POLİSLERE AİT ARAÇLARIN YAKILMASI TESADÜF

Polis memurlarına ait şahsi araçların yakılmasının ise “tesadüf” olduğunu söyleyen Cerrah, söz konusu araçlarda, aracın bir polise ait olduğunu gösteren herhangi bir emare bulunmadığını, araçların yakıldığı bölgelerde ise Polis lojmanı olmadığını bildirdi. Cerrah, “Polislerimizin araçlarına tesadüfen böyle bir eylem olmuştur. Herhangi bir zaaf olduğunu sanmıyorum. Böyle bir şeyin bilinmesi için çok iyi istihbarat alınması gerekir” dedi.

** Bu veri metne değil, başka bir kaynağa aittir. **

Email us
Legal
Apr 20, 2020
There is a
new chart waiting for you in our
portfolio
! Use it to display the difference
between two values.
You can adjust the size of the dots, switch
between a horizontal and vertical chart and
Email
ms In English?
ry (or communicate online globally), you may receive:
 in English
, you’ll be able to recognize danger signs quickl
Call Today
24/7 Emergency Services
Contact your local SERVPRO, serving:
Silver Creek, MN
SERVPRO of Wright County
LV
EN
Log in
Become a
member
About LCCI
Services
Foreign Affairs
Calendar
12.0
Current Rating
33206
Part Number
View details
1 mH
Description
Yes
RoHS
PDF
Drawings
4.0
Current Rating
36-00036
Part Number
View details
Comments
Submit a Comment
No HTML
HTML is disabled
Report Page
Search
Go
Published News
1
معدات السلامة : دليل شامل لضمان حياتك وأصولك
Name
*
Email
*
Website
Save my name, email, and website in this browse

EN ÜCRA KÖŞEYE BİLE SİVİL POLİS OTOSU YERLEŞTİRDİK

Bundan sonra da araç yakma olaylarına karşı alınan önlemlerin aynen devam edeceğini vurgulayan Cerrah, İstanbul'un tüm ilçelerinde, İlçe Emniyet Müdürleri dahil hiçbir emniyet görevlisinin evine gitmeden çalıştığını, her ilçede hem motorize hem sivil ekiplerin kurulduğunu ve İstanbul'un en ücra köşesine bile bir sivil polis otosu yerleştirdiklerini anlattı.

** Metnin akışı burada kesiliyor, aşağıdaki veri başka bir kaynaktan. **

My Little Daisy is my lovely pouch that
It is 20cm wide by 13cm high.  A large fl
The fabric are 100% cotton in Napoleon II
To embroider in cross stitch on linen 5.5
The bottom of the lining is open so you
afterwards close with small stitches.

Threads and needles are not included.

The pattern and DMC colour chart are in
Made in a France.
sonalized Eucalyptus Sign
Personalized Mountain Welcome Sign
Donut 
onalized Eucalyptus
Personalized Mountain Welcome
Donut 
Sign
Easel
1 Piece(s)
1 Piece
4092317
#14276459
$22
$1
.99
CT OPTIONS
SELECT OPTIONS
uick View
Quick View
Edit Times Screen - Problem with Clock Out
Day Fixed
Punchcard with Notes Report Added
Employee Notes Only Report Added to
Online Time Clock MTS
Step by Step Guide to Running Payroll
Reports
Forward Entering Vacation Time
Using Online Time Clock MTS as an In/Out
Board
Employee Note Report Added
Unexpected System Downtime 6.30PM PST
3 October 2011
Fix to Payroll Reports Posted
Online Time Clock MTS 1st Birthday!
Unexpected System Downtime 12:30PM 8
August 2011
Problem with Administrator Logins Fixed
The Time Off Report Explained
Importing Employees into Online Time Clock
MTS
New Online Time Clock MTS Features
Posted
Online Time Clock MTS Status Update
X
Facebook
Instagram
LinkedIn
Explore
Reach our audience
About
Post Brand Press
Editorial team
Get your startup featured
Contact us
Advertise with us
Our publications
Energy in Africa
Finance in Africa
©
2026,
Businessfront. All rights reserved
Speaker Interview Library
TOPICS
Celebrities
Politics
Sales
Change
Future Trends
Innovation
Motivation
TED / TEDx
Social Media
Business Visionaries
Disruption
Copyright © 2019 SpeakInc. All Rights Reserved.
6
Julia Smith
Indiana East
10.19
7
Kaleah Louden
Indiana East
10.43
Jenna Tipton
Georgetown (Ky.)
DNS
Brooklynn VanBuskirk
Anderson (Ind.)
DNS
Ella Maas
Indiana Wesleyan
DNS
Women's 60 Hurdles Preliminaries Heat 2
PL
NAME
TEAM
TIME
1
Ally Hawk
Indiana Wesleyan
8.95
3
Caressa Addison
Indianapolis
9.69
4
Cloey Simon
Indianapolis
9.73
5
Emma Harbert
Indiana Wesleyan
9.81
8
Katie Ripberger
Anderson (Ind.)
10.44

Cerrah, bir soru üzerine, özellikle siyasi boyutu bulunan olaylarda Jandarma istihbaratı, Türk polis teşkilatı istihbaratı ve milli istihbaratın mutlaka bilgi alışverişinde bulunduğunu, bu kurumların ayrı ayrı çalışmasının düşünülemeyeceğini söyledi.

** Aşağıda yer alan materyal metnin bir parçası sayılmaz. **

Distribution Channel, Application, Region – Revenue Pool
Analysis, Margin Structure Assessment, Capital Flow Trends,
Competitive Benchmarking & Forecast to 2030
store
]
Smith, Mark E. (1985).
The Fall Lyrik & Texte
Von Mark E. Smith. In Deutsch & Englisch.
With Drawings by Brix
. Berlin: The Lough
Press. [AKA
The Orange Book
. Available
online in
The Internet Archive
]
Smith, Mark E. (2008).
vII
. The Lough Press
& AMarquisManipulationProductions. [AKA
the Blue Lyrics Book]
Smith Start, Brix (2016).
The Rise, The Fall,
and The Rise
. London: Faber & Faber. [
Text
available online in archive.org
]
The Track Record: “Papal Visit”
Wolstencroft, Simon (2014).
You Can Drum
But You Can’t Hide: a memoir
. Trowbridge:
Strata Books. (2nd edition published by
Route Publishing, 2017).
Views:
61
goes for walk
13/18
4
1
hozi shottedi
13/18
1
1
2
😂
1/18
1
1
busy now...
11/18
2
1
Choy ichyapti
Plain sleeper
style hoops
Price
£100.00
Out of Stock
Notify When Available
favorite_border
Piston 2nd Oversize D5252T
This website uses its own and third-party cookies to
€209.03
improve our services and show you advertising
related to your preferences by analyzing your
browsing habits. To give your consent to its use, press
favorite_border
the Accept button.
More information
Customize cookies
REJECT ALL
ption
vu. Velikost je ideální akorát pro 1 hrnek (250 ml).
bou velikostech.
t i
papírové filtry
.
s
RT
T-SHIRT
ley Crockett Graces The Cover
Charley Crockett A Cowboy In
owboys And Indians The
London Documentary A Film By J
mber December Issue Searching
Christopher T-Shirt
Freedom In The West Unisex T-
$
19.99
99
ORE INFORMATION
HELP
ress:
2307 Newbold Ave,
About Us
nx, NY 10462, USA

HEDEFE KİLİTLENEN HELİKOPTER

Cerrah, basın mensuplarının soruları üzerine asayiş olaylarında kullanılan Emniyet'e ait yüksek teknolojili helikopter hakkında da bilgi verdi. Helikopterin geceleri uçma özelliğine sahip olduğuna, yukarıdan çok rahat bir şekilde aşağıyı izlemeye yarayacak cihazları bulunduğuna dikkat çeken Cerrah, helikopterin kilitlendiği kişiyi İstanbul'un neresine giderse gitsin takip edecek teknolojiye sahip olduğunu kaydetti.

İSTANBUL İÇİN 1350 KAMERA YETERLİ DEĞİL

Dünyanın her yerinde suçu önlemek ve suçluyu tespit etmek amacıyla kamera sistemi kullanıldığına işaret eden Cerrah, şunları söyledi:

“Hatta Londra'da 5 milyon kamera olduğunun söylenmektedir. Bu 5 milyon kameranın 5 milyonu da devletin koyduğu kamera değildir. MOBESE sistemini Haziran 2005'te devreye soktuk. 570 kameramız vardı. Şu anda 1350 kameraya çıkardık. Bunda belediye başkanlarımızın, vatandaşlarımızın katkıları büyüktür. Ama İstanbul gibi büyük bir kente 1350 kamera yetmesi mümkün değildir. Önümüzdeki günlerde çalışmalarımız devam etmektedir. Bir sendika başkanı ve yöneticileri ile görüşmelerimiz sonuçlanmıştır. Çeşitli olayların yoğun olduğu yerlere de kameralar koyabileceğiz. Ayrıca arkadaşlarımız devriye hizmeti görürken, İstanbulluların hizmetine sokacağı cep bilgisayarları dağıtılacaktır. Böylelikle İstanbul'un güvenliğini daha rahat sağlayacağımıza inanıyorum.”

YILBAŞI İÇİN HER TÜRLÜ TEDBİRİ ALDIK

Tüm polislerin ve İstanbulluların yeni yılını kutlayan Cerrah, yılbaşı kutlamaları konusunda her türlü tedbirin alındığını, İstanbulluların yılbaşı akşamını iyi bir şekilde geçirmesini sağlamak için, hem trafik yönünden hem asayiş yönünden tüm polislerin görev başında olduğunu ifade etti.